Druuna: Creatura

Druuna: Creatura

This comic (which I don’t have as a standalone but only as it appeared in the November 1992 Heavy Metal) is a sequel to the Morbus Gravis Druuna books, and there is a sort of continuity, at least insofar as continuity is a thing in the Druuna universe. The spaceship that was the setting for the earlier books has been overgrown by the Evil virus and now constitutes a sort of fleshy asteroid or floating tumor. Another spaceship captained by a man named Will comes across the asteroid, which seems to be communicating psychically with Will by giving him visions of Druuna. An away team lands on the asteroid, indeed enters it in a highly suggestive manner, and as they explore their surroundings reality seems to come undone and it’s not clear how much of what is happening is real and how much is a dream. Druuna’s lover Schastar, for example, appears to have melded into a cyborg creature that is part Schastar and part Lewis. Furthermore, he/it might have died eons ago but for the fact that time no longer has any meaning.
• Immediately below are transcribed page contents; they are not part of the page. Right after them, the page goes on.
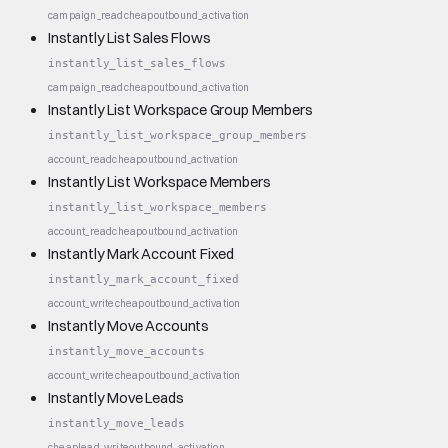
campaign_read
cheap
outbound_activation
Instantly List Sales Flows
instantly_list_sales_flows
campaign_read
cheap
outbound_activation
Instantly List Workspace Group Members
instantly_list_workspace_group_members
account_read
cheap
outbound_activation
Instantly List Workspace Members
instantly_list_workspace_members
account_read
cheap
outbound_activation
Instantly Mark Account Fixed
instantly_mark_account_fixed
account_write
cheap
outbound_activation
Instantly Move Accounts
instantly_move_accounts
account_write
cheap
outbound_activation
Instantly Move Leads
instantly_move_leads
cheap
lead_write
outbound_activation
There’s a doctor (he seems to be a psychologist, primarily), who’s based on Serpieri himself, and he shows up to try to explain some of this to Will but I found his theories hard to follow. Otherwise, we’re just lost in the same world as before, consisting of a diseased superstructure built upon a cauldron of id that keeps looping out its tendrils to snag the buxom Druuna or any other nubile creature. The crew-cut Terry giving herself up to something called the Prolet project is another sexual-surrogate stand-in, like Hale in Morbus Gravis. In fact, she might be Hale. I don’t know.

Trying to make sense of all this is impossible. And this despite the fact that Creatura is a lot talkier than the Morbus Gravis comics. I’m just not sure how much of the supposed exposition was meant as a joke, how much was lost in translation, and how much was confused to begin with and then became progressively more complicated. It seems that something is being said about humanity existing in a parlous state between the poles of what I called the id (the Evil virus, carnality, violence, and lust) and a superego (the computer, robots, technology). While Druuna in all her lush voluptuousness would seem to be more closely aligned with the organic, that’s not represented as being an attractive alternative. Sex can be beautiful (especially on the beach), but more often it’s something cruel and degrading. Meanwhile, technology is more closely identified with what we might think of as civilization and a condition of order that we have to fight to preserve.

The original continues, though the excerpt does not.